| Task goal |
Your copy should match the records exactly, except that it contains no pictures.

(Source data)

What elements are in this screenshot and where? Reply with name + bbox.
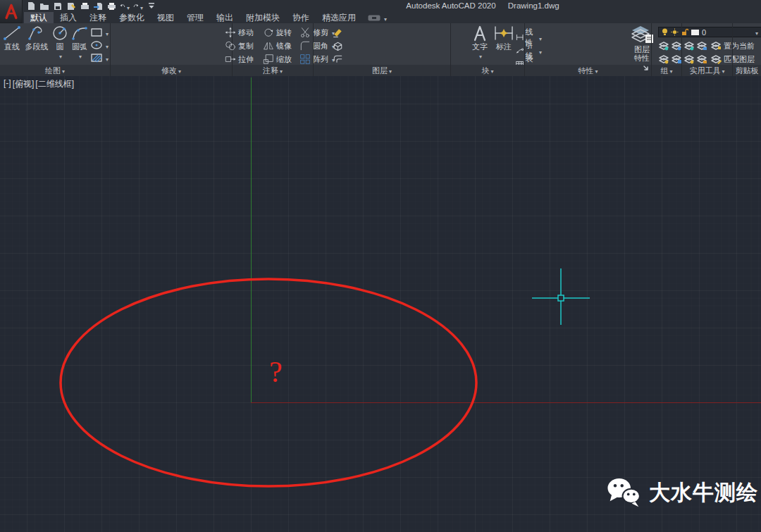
modify-panel-caret (178, 65, 181, 76)
properties-dialog-launcher[interactable] (643, 63, 649, 74)
hatch-caret[interactable] (106, 51, 109, 64)
tab-parametric[interactable]: 参数化 (113, 12, 151, 23)
customize-icon (148, 2, 155, 10)
annotate-label-text: 注释 (263, 66, 278, 75)
watermark: 大水牛测绘 (606, 476, 758, 509)
polyline-icon (27, 25, 47, 42)
circle-icon (51, 25, 69, 42)
autocad-window: Autodesk AutoCAD 2020 Drawing1.dwg (0, 0, 761, 532)
viewport-minimize-control[interactable]: [-] (3, 78, 12, 90)
ribbon: 直线 多段线 圆 圆弧 (0, 23, 761, 76)
panel-block: 插入 创建 编辑 编辑属性 块 (451, 23, 525, 76)
line-icon (2, 25, 22, 42)
open-button[interactable] (39, 1, 49, 11)
drawing-overlay (0, 76, 761, 532)
quick-access-toolbar (26, 1, 156, 11)
panel-label-modify[interactable]: 修改 (111, 65, 232, 76)
ellipse-icon (90, 40, 103, 50)
rectangle-caret[interactable] (106, 26, 109, 39)
tab-options-button[interactable] (368, 12, 387, 23)
tab-home[interactable]: 默认 (24, 12, 54, 23)
tab-featured-apps[interactable]: 精选应用 (316, 12, 362, 23)
panel-label-block[interactable]: 块 (451, 65, 524, 76)
polyline-label: 多段线 (25, 42, 49, 51)
clipboard-label-text: 剪贴板 (736, 66, 759, 75)
undo-button[interactable] (120, 1, 130, 11)
plot-icon (80, 2, 89, 11)
redo-button[interactable] (133, 1, 143, 11)
save-icon (54, 2, 62, 11)
save-as-icon (67, 2, 76, 11)
ellipse-tool[interactable] (90, 39, 109, 51)
polyline-tool[interactable]: 多段线 (23, 25, 50, 51)
customize-toolbar-button[interactable] (147, 1, 156, 11)
panel-label-annotate[interactable]: 注释 (233, 65, 313, 76)
tab-view[interactable]: 视图 (151, 12, 180, 23)
question-mark-text[interactable]: ? (269, 355, 283, 389)
panel-label-draw[interactable]: 绘图 (0, 65, 110, 76)
layers-panel-caret (389, 65, 392, 76)
tab-collaborate[interactable]: 协作 (286, 12, 316, 23)
properties-panel-caret (595, 65, 598, 76)
export-icon (94, 2, 103, 11)
drawing-canvas[interactable]: [-] [俯视] [二维线框] ? (0, 76, 761, 532)
tab-options-caret (384, 11, 387, 24)
tab-output[interactable]: 输出 (210, 12, 240, 23)
arc-tool[interactable]: 圆弧 (69, 25, 90, 60)
arc-dropdown-caret[interactable] (79, 51, 82, 60)
wechat-icon (606, 476, 643, 509)
hatch-icon (90, 53, 103, 63)
application-menu-button[interactable] (0, 0, 23, 23)
layers-label-text: 图层 (372, 66, 388, 75)
panel-label-group[interactable]: 组 (652, 65, 681, 76)
panel-draw: 直线 多段线 圆 圆弧 (0, 23, 111, 76)
new-file-button[interactable] (26, 1, 36, 11)
ribbon-tab-bar: 默认 插入 注释 参数化 视图 管理 输出 附加模块 协作 精选应用 (0, 12, 761, 23)
tab-manage[interactable]: 管理 (180, 12, 210, 23)
annotate-panel-caret (280, 65, 283, 76)
tab-insert[interactable]: 插入 (54, 12, 83, 23)
panel-annotate: 文字 标注 线性 引线 表格 注释 (233, 23, 314, 76)
autocad-logo-icon (3, 3, 20, 20)
group-panel-caret (669, 65, 672, 76)
app-title: Autodesk AutoCAD 2020 (406, 1, 495, 10)
undo-icon (120, 2, 125, 11)
utilities-panel-caret (722, 65, 724, 76)
drawn-ellipse[interactable] (61, 279, 476, 486)
watermark-text: 大水牛测绘 (649, 478, 758, 507)
line-label: 直线 (4, 42, 20, 51)
ellipse-caret[interactable] (106, 39, 109, 51)
viewport-visual-style-control[interactable]: [二维线框] (35, 78, 75, 90)
redo-dropdown-caret[interactable] (140, 0, 143, 13)
rectangle-tool[interactable] (90, 26, 109, 39)
plot-button[interactable] (80, 1, 89, 11)
tab-annotate[interactable]: 注释 (83, 12, 113, 23)
arc-label: 圆弧 (72, 42, 87, 51)
panel-layers: 图层特性 0 置为当 (314, 23, 451, 76)
save-button[interactable] (53, 1, 63, 11)
crosshair-cursor (532, 268, 590, 325)
export-button[interactable] (93, 1, 103, 11)
circle-tool[interactable]: 圆 (51, 25, 69, 60)
panel-label-properties[interactable]: 特性 (525, 65, 651, 76)
circle-label: 圆 (56, 42, 64, 51)
line-tool[interactable]: 直线 (1, 25, 23, 51)
title-bar: Autodesk AutoCAD 2020 Drawing1.dwg (0, 0, 761, 12)
draw-panel-caret (62, 65, 65, 76)
panel-group: 组 组 (652, 23, 682, 76)
panel-label-clipboard[interactable]: 剪贴板 (733, 65, 761, 76)
print-icon (107, 2, 116, 11)
undo-dropdown-caret[interactable] (127, 0, 130, 13)
panel-label-utilities[interactable]: 实用工具 (682, 65, 732, 76)
group-panel-label-text: 组 (660, 66, 668, 75)
circle-dropdown-caret[interactable] (59, 51, 62, 60)
save-as-button[interactable] (66, 1, 76, 11)
viewport-view-control[interactable]: [俯视] (12, 78, 35, 90)
tab-addins[interactable]: 附加模块 (240, 12, 286, 23)
panel-label-layers[interactable]: 图层 (314, 65, 450, 76)
open-folder-icon (39, 2, 49, 11)
hatch-tool[interactable] (90, 51, 109, 64)
new-file-icon (27, 1, 35, 11)
viewport-controls: [-] [俯视] [二维线框] (3, 78, 75, 90)
print-button[interactable] (106, 1, 116, 11)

| Exercise solution |
What elements are in this screenshot and where? Reply with name + bbox.
modify-panel-caret (178, 65, 181, 76)
properties-dialog-launcher[interactable] (643, 63, 649, 74)
hatch-caret[interactable] (106, 51, 109, 64)
tab-parametric[interactable]: 参数化 (113, 12, 151, 23)
customize-icon (148, 2, 155, 10)
annotate-label-text: 注释 (263, 66, 278, 75)
watermark: 大水牛测绘 (606, 476, 758, 509)
polyline-icon (27, 25, 47, 42)
circle-icon (51, 25, 69, 42)
autocad-window: Autodesk AutoCAD 2020 Drawing1.dwg (0, 0, 761, 532)
viewport-minimize-control[interactable]: [-] (3, 78, 12, 90)
ribbon: 直线 多段线 圆 圆弧 (0, 23, 761, 76)
panel-block: 插入 创建 编辑 编辑属性 块 (451, 23, 525, 76)
line-icon (2, 25, 22, 42)
open-button[interactable] (39, 1, 49, 11)
drawing-overlay (0, 76, 761, 532)
quick-access-toolbar (26, 1, 156, 11)
panel-label-modify[interactable]: 修改 (111, 65, 232, 76)
ellipse-icon (90, 40, 103, 50)
rectangle-caret[interactable] (106, 26, 109, 39)
tab-options-button[interactable] (368, 12, 387, 23)
tab-home[interactable]: 默认 (24, 12, 54, 23)
tab-featured-apps[interactable]: 精选应用 (316, 12, 362, 23)
panel-label-block[interactable]: 块 (451, 65, 524, 76)
polyline-label: 多段线 (25, 42, 49, 51)
clipboard-label-text: 剪贴板 (736, 66, 759, 75)
undo-button[interactable] (120, 1, 130, 11)
plot-icon (80, 2, 89, 11)
redo-button[interactable] (133, 1, 143, 11)
save-icon (54, 2, 62, 11)
save-as-icon (67, 2, 76, 11)
ellipse-tool[interactable] (90, 39, 109, 51)
polyline-tool[interactable]: 多段线 (23, 25, 50, 51)
customize-toolbar-button[interactable] (147, 1, 156, 11)
panel-label-annotate[interactable]: 注释 (233, 65, 313, 76)
tab-view[interactable]: 视图 (151, 12, 180, 23)
question-mark-text[interactable]: ? (269, 355, 283, 389)
panel-label-draw[interactable]: 绘图 (0, 65, 110, 76)
layers-panel-caret (389, 65, 392, 76)
tab-collaborate[interactable]: 协作 (286, 12, 316, 23)
properties-panel-caret (595, 65, 598, 76)
export-icon (94, 2, 103, 11)
drawing-canvas[interactable]: [-] [俯视] [二维线框] ? (0, 76, 761, 532)
tab-options-caret (384, 11, 387, 24)
tab-output[interactable]: 输出 (210, 12, 240, 23)
arc-tool[interactable]: 圆弧 (69, 25, 90, 60)
arc-dropdown-caret[interactable] (79, 51, 82, 60)
wechat-icon (606, 476, 643, 509)
hatch-icon (90, 53, 103, 63)
application-menu-button[interactable] (0, 0, 23, 23)
layers-label-text: 图层 (372, 66, 388, 75)
panel-label-group[interactable]: 组 (652, 65, 681, 76)
panel-draw: 直线 多段线 圆 圆弧 (0, 23, 111, 76)
new-file-button[interactable] (26, 1, 36, 11)
ribbon-tab-bar: 默认 插入 注释 参数化 视图 管理 输出 附加模块 协作 精选应用 (0, 12, 761, 23)
tab-manage[interactable]: 管理 (180, 12, 210, 23)
annotate-panel-caret (280, 65, 283, 76)
tab-insert[interactable]: 插入 (54, 12, 83, 23)
panel-annotate: 文字 标注 线性 引线 表格 注释 (233, 23, 314, 76)
autocad-logo-icon (3, 3, 20, 20)
group-panel-caret (669, 65, 672, 76)
app-title: Autodesk AutoCAD 2020 (406, 1, 495, 10)
undo-icon (120, 2, 125, 11)
utilities-panel-caret (722, 65, 724, 76)
drawn-ellipse[interactable] (61, 279, 476, 486)
watermark-text: 大水牛测绘 (649, 478, 758, 507)
line-label: 直线 (4, 42, 20, 51)
ellipse-caret[interactable] (106, 39, 109, 51)
viewport-visual-style-control[interactable]: [二维线框] (35, 78, 75, 90)
redo-dropdown-caret[interactable] (140, 0, 143, 13)
rectangle-tool[interactable] (90, 26, 109, 39)
plot-button[interactable] (80, 1, 89, 11)
tab-annotate[interactable]: 注释 (83, 12, 113, 23)
arc-label: 圆弧 (72, 42, 87, 51)
panel-layers: 图层特性 0 置为当 (314, 23, 451, 76)
save-button[interactable] (53, 1, 63, 11)
crosshair-cursor (532, 268, 590, 325)
export-button[interactable] (93, 1, 103, 11)
circle-tool[interactable]: 圆 (51, 25, 69, 60)
panel-label-properties[interactable]: 特性 (525, 65, 651, 76)
circle-label: 圆 (56, 42, 64, 51)
line-tool[interactable]: 直线 (1, 25, 23, 51)
title-bar: Autodesk AutoCAD 2020 Drawing1.dwg (0, 0, 761, 12)
draw-panel-caret (62, 65, 65, 76)
panel-group: 组 组 (652, 23, 682, 76)
panel-label-clipboard[interactable]: 剪贴板 (733, 65, 761, 76)
print-icon (107, 2, 116, 11)
undo-dropdown-caret[interactable] (127, 0, 130, 13)
panel-label-utilities[interactable]: 实用工具 (682, 65, 732, 76)
group-panel-label-text: 组 (660, 66, 668, 75)
circle-dropdown-caret[interactable] (59, 51, 62, 60)
save-as-button[interactable] (66, 1, 76, 11)
viewport-view-control[interactable]: [俯视] (12, 78, 35, 90)
tab-addins[interactable]: 附加模块 (240, 12, 286, 23)
panel-label-layers[interactable]: 图层 (314, 65, 450, 76)
open-folder-icon (39, 2, 49, 11)
hatch-tool[interactable] (90, 51, 109, 64)
new-file-icon (27, 1, 35, 11)
viewport-controls: [-] [俯视] [二维线框] (3, 78, 75, 90)
print-button[interactable] (106, 1, 116, 11)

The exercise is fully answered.